■ Your task: The following data has a line with "A proven history of both being" and a line with "platforms. Demonstrated interest". Write out exactly those lines and all the lines between them.

[Exercise data Boundary: Start]

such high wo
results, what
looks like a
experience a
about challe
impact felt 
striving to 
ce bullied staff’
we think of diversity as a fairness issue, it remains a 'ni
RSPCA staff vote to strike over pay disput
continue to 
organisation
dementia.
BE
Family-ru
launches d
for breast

[Exercise data Boundary: End]
[Exercise data Boundary: Start]

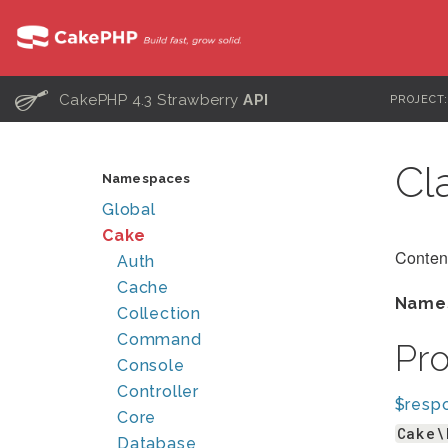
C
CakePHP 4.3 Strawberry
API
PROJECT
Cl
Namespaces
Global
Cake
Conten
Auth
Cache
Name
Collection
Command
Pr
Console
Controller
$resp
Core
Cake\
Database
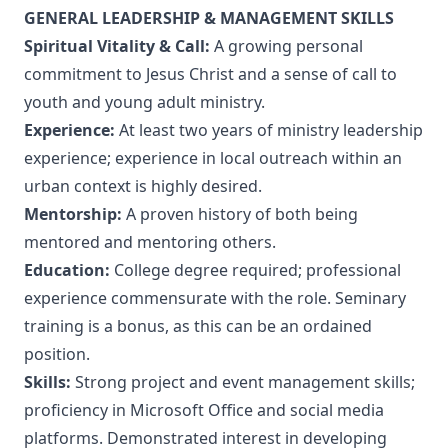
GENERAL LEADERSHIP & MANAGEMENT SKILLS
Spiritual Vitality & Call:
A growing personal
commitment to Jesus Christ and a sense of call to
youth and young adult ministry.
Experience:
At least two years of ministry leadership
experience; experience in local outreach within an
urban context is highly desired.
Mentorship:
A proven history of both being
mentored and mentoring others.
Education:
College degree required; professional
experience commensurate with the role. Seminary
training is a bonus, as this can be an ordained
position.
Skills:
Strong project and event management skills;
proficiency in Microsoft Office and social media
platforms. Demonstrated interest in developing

[Exercise data Boundary: End]

■ Solution for this task:
A proven history of both being
mentored and mentoring others.
Education:
College degree required; professional
experience commensurate with the role. Seminary
training is a bonus, as this can be an ordained
position.
Skills:
Strong project and event management skills;
proficiency in Microsoft Office and social media
platforms. Demonstrated interest in developing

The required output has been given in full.